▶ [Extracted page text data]
/---
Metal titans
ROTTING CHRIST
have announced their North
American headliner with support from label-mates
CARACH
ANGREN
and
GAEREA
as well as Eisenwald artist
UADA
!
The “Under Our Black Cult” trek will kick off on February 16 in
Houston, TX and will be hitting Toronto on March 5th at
\---
/---
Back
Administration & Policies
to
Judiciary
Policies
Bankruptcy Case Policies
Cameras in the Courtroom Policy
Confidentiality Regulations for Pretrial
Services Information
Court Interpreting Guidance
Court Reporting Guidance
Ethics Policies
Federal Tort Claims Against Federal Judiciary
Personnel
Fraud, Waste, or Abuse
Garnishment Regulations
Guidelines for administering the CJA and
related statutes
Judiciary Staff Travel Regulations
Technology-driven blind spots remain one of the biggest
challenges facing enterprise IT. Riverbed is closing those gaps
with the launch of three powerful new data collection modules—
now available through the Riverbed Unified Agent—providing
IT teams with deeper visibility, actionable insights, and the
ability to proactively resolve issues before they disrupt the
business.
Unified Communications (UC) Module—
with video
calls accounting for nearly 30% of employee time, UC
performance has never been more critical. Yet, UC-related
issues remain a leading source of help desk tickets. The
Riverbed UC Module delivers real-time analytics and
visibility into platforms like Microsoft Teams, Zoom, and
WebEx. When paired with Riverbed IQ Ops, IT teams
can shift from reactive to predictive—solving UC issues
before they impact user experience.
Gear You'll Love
\---
▶ [PROBLEM DESCRIPTION] Reproduce the lines above, beginning at the line with "Bankruptcy Case Policies" and stopping after the line with "Garnishment Regulations", exactly as they are.

▶ [RESULT FOR THIS EXERCISE]
Bankruptcy Case Policies
Cameras in the Courtroom Policy
Confidentiality Regulations for Pretrial
Services Information
Court Interpreting Guidance
Court Reporting Guidance
Ethics Policies
Federal Tort Claims Against Federal Judiciary
Personnel
Fraud, Waste, or Abuse
Garnishment Regulations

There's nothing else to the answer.